In the proposal by Renzo Carli (1987), the disappearance of this symbolic sharing determines the request for a clinical intervention. What happens is that a violation of a shared world of habits and meanings provides a warning that this world view is not the only one (Montesarchio & Venuleo, 2002). The so-called psychopathology can then be described in terms of a placement on a set of organised assumptions that, if learned beforehand and/or elsewhere, do not help to deal with the present and are not adaptive in relation to the future. In this regard, a saturated thought prevents events being thought about, as well as new meanings, new ways to address novelty, otherness or changes.
The ability to think our own symbolizations, rather than act them out, implies a way of symbolizing that constructs representations of reality, leaving room for the recognition of a plurality of worlds of meaning. This mode of symbolization - that we can define as secondary - is embodied in a function of discrimination/extraction of difference between one's world/psychological value and that of others (Venuleo & Salvatore, 2008). The possibility of doing this must not, on the other hand, be understood as a function of an individual mind. In the perspective that we share, it is the context (a context constructed intersubjectively) which gives the mind the way to work, to define degrees of freedom of its transformative and generative values.
There are cultural worlds based on primary relationships oriented solely on the goal of reproducing their own system of meaning and identity, and where, therefore, there are not separate people with their own characteristics, but only friends and enemies, united in the respective function of being or not being faithful to me, to my fantasy of a relationship. There are cultural worlds properly of relations of alterity, unsaturated matrix as put it by Foulkes (1964), which don’t take for granted the psychic reality of the other, and in this sense offer space to the modulation function of thought, to that creative ability that allows reconceiving in relation to a world that has conceived us.
Clinical practice is inscribed in the intersubjective world of otherness, understood as the limit of the identification/objectification of a person's world of meanings (Montesarchio & Venuleo, 2009).

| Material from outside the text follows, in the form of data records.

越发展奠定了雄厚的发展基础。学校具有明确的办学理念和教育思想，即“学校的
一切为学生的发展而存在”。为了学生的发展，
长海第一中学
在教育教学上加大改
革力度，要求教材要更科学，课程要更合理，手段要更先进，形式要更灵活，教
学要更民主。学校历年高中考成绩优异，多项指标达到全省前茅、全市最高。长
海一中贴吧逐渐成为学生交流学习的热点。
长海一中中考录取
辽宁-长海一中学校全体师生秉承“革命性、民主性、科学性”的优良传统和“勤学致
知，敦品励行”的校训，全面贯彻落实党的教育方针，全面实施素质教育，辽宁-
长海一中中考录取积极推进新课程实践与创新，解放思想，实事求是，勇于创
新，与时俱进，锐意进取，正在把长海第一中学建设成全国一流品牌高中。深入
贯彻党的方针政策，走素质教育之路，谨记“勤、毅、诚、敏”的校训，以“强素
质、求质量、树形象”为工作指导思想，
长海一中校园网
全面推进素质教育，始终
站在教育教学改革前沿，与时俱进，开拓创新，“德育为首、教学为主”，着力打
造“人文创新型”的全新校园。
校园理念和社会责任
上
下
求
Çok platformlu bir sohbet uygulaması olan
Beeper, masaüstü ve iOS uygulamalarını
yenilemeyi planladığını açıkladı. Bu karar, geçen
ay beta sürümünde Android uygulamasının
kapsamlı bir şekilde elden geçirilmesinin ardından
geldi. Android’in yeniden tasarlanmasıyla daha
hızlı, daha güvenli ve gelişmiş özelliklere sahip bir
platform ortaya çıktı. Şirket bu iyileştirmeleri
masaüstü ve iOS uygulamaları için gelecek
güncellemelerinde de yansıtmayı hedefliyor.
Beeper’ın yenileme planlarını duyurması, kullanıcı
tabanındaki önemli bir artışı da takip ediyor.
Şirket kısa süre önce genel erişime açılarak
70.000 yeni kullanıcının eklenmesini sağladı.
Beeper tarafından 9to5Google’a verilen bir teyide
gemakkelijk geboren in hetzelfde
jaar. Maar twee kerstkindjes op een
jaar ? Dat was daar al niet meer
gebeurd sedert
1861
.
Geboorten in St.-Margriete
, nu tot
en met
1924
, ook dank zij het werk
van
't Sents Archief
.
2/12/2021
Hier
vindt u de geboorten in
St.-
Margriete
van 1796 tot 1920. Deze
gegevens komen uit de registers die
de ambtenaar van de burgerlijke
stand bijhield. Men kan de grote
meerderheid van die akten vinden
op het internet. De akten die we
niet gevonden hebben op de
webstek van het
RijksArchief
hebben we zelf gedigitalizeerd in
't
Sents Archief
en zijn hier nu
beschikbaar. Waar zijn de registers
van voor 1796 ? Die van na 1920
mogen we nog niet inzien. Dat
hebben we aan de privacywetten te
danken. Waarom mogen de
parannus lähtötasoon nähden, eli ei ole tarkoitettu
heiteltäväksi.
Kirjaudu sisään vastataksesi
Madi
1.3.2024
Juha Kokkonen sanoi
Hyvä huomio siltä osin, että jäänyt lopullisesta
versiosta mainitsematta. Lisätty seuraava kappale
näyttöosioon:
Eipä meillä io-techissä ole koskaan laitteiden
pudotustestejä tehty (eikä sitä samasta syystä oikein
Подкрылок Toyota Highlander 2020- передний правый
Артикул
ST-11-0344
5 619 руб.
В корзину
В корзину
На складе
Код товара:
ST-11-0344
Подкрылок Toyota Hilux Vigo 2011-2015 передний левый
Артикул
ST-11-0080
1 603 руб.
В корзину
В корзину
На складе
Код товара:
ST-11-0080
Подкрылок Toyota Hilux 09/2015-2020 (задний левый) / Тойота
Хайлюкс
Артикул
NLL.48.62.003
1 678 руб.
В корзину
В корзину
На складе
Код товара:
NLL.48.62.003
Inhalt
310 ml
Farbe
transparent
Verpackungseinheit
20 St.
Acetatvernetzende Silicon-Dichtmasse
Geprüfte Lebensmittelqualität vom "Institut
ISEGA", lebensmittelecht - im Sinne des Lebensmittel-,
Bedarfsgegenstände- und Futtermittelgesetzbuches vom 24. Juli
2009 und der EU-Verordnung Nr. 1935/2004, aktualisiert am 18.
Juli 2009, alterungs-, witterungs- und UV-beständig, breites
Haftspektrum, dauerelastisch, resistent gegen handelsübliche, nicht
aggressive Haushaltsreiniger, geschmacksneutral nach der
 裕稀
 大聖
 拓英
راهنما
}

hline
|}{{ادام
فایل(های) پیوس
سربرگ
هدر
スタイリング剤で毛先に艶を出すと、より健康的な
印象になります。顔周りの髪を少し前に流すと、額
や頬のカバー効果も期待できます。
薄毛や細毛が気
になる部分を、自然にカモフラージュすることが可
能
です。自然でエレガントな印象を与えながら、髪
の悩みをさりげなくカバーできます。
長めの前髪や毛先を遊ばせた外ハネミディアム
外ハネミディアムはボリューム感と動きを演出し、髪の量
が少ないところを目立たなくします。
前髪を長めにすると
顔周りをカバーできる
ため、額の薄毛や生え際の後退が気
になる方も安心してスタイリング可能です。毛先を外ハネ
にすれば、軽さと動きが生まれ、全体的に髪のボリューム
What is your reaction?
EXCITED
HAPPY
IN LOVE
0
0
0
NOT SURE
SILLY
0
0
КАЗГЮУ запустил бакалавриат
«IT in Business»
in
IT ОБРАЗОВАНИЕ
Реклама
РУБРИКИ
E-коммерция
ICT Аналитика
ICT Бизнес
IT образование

If, in a symbolic self-reference space, the who, what and why of the relational exchange is taken for granted in the clinical relationship, these assumptions are the object of analysis. Thinking about your own thinking does not necessarily mean changing its system of meaning, but submitting to examination before the reality of other worlds where other roles, rules, patterns of relationship can be proposed and played out.

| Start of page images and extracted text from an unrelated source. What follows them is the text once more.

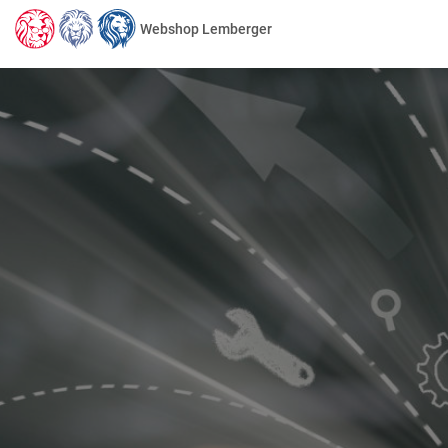
Webshop Lemberger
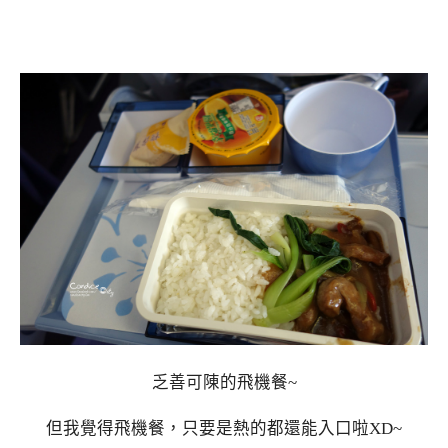
乏善可陳的飛機餐~
但我覺得飛機餐，只要是熱的都還能入口啦XD~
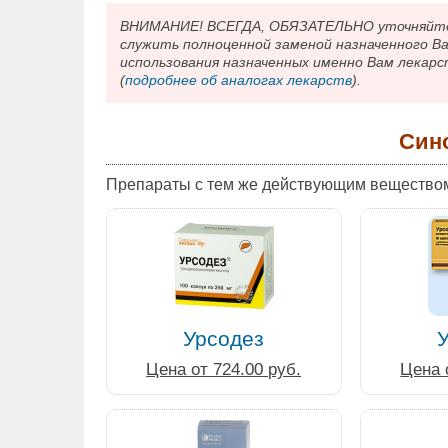
ВНИМАНИЕ! ВСЕГДА, ОБЯЗАТЕЛЬНО уточняйте у
служить полноценной заменой назначенного В
использования назначенных именно Вам лекарс
(
подробнее об аналогах лекарств
).
Син
Препараты с тем же действующим вещество
Урсодез
Цена от 724.00 руб.
Цена 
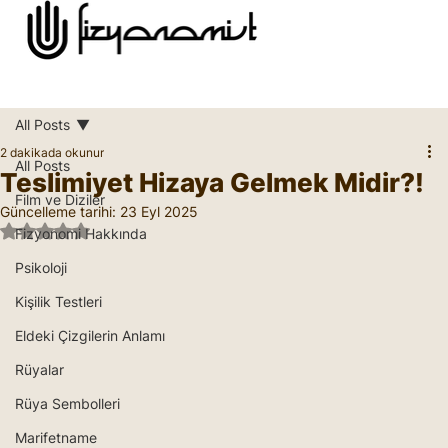
All Posts
2 dakikada okunur
All Posts
Teslimiyet Hizaya Gelmek Midir?!
Film ve Diziler
Güncelleme tarihi:
23 Eyl 2025
5 üzerinden NaN yıldız
Fizyonomi Hakkında
Psikoloji
Kişilik Testleri
Eldeki Çizgilerin Anlamı
Rüyalar
Rüya Sembolleri
Marifetname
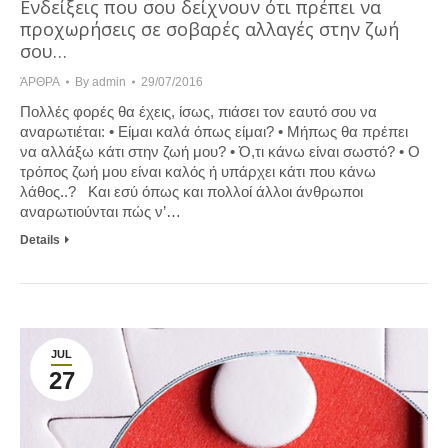
Ενδείξεις που σου δείχνουν ότι πρέπει να
προχωρήσεις σε σοβαρές αλλαγές στην ζωή
σου…
ΆΡΘΡΑ
By
admin
29/07/2016
Πολλές φορές θα έχεις, ίσως, πιάσει τον εαυτό σου να
αναρωτιέται: • Είμαι καλά όπως είμαι? • Μήπως θα πρέπει
να αλλάξω κάτι στην ζωή μου? • Ό,τι κάνω είναι σωστό? • Ο
τρόπος ζωή μου είναι καλός ή υπάρχει κάτι που κάνω
λάθος..? Και εσύ όπως και πολλοί άλλοι άνθρωποι
αναρωτιούνται πώς ν’…
Details
JUL
27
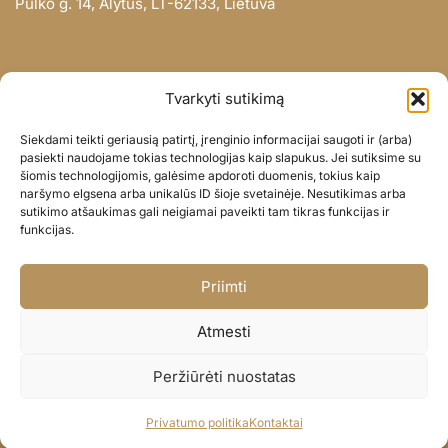
Pulko g. 14, Alytus, LT-62133, Lietuva
INFORMACIJA
Tvarkyti sutikimą
Apie mus
Siekdami teikti geriausią patirtį, įrenginio informacijai saugoti ir (arba)
Didmena
pasiekti naudojame tokias technologijas kaip slapukus. Jei sutiksime su
šiomis technologijomis, galėsime apdoroti duomenis, tokius kaip
Darbų portfolio
naršymo elgsena arba unikalūs ID šioje svetainėje. Nesutikimas arba
Privatumo politika
sutikimo atšaukimas gali neigiamai paveikti tam tikras funkcijas ir
funkcijas.
Parduotuvės politika
SOC. TINKLAI
Priimti
Facebook
Atmesti
Instagram
Peržiūrėti nuostatas
© BALIONAISUMEILE 2024
Privatumo politika
Kontaktai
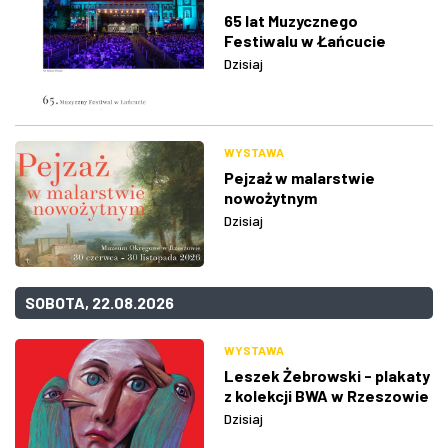
65 lat Muzycznego
Festiwalu w Łańcucie
Dzisiaj
WYSTAWA
Pejzaż w malarstwie
nowożytnym
Dzisiaj
SOBOTA, 22.08.2026
WYSTAWA
Leszek Żebrowski - plakaty
z kolekcji BWA w Rzeszowie
Dzisiaj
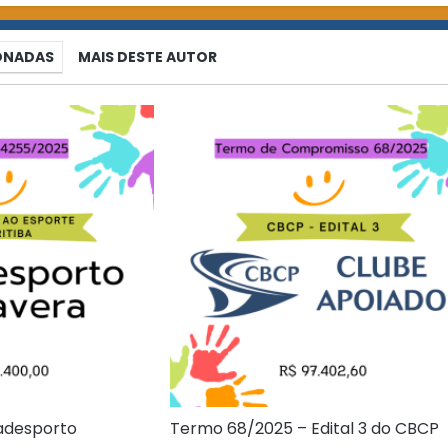
IONADAS
MAIS DESTE AUTOR
adesporto
Termo 68/2025 – Edital 3 do CBCP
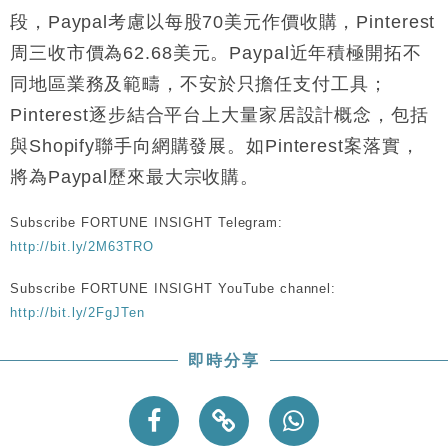
財經｜恒隆10月換帥 玩具「反」斗城亞洲CEO蔡德
15:47
段，Paypal考慮以每股70美元作價收購，Pinterest
粦接任
周三收市價為62.68美元。Paypal近年積極開拓不
財經｜韓股反覆波動收跌 連挫7周創逾3年最長跌勢
15:11
同地區業務及範疇，不安於只擔任支付工具；
Pinterest逐步結合平台上大量家居設計概念，包括
財經｜內地7月美元計價出口增近24%勝預期 貿易順
13:44
差達1125億美元
與Shopify聯手向網購發展。如Pinterest案落實，
財經｜日本春季三度入市撐日圓 4月單日斥6.28萬億
12:44
將為Paypal歷來最大宗收購。
日圓干預創新高
國際｜特朗普料美伊戰事快結束 承認部分彈藥庫存緊
11:12
Subscribe FORTUNE INSIGHT Telegram:
張
http://bit.ly/2M63TRO
財經｜SA售股自救後再出手 斥4億美元押注未上市公
15:59
司
Subscribe FORTUNE INSIGHT YouTube channel:
http://bit.ly/2FgJTen
即時分享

How to train for this clinic?
The kliné to which we referred earlier, which does not relate to specifics of therapy but to a summit observation which also establishes itself as a mode of intervention7, also evidently suggests a theory of psychotherapy training that we will here try to summarize in terms of a competence to start exchange relations with the otherness (Montesarchio & Crotti, 1993). For the purposes of our discussion, we want to highlight how such competence cannot be achieved on a purely notional transmission of knowledge.
In the first place, knowledge tends to operate in an encapsulated way (Guidi & Salvatore, 2006). It is therefore blind towards otherness. Knowledge also focuses on selecting the correct answer in relation to the recognized environmental state. (This operates according to the pattern: if ... then; for example, "If member X is silent or sits in the same chair, that means he is defending himself, or is afraid of change” etc.) In consequence, this is a pattern that does not include any enquiry in the context of objectives, expectations, questions, that obviously are variable, which feed/motivate a behavioral or conversational act.

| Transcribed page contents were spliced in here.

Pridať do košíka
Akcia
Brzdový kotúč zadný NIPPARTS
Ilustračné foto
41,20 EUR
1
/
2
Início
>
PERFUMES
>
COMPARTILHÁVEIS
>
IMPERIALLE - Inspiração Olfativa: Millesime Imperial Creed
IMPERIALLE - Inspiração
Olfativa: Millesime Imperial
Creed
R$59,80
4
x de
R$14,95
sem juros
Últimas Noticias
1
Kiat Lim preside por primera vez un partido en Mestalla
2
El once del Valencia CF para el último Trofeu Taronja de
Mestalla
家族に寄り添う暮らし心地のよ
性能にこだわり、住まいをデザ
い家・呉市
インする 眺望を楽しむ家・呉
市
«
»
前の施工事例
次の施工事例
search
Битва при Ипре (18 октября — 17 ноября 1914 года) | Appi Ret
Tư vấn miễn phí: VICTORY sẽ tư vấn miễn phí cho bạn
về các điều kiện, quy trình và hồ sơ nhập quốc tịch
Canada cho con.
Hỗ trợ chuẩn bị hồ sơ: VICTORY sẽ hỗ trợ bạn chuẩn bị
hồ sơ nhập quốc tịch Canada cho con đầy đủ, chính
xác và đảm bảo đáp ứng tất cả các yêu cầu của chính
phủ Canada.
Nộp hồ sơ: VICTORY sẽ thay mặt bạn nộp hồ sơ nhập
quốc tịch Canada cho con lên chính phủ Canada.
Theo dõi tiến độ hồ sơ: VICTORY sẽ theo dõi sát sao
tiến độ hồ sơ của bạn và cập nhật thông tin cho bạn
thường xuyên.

Secondly, because – as an extensive clinic and psychodynamic literature has shown - no knowledge and cognitive process exists that is not organized by expectations, values, desires, emotional and symbolic dimensions. Furthermore, from this point of view, the belief in objectivity, the attempt to control a part of the system to which we belong, the quest for universal truths and/or linear causality ...all this can be understood as solutions which the symbolic mind chooses to decline for itself and cannot be resolved on a purely cognitive level.
A third point is this. If it is not semantic content but the context of symbolic significance that feeds it, the object of clinical intervention - the observer - is part of this context. The cognitive process is imbued with its epistemological, theoretical and symbolic-affective categories which call for a specific location and a specific construction of the object of discussion, as well as questions that arise in order to understand it. (Montesarchio & Venuleo, 2006a).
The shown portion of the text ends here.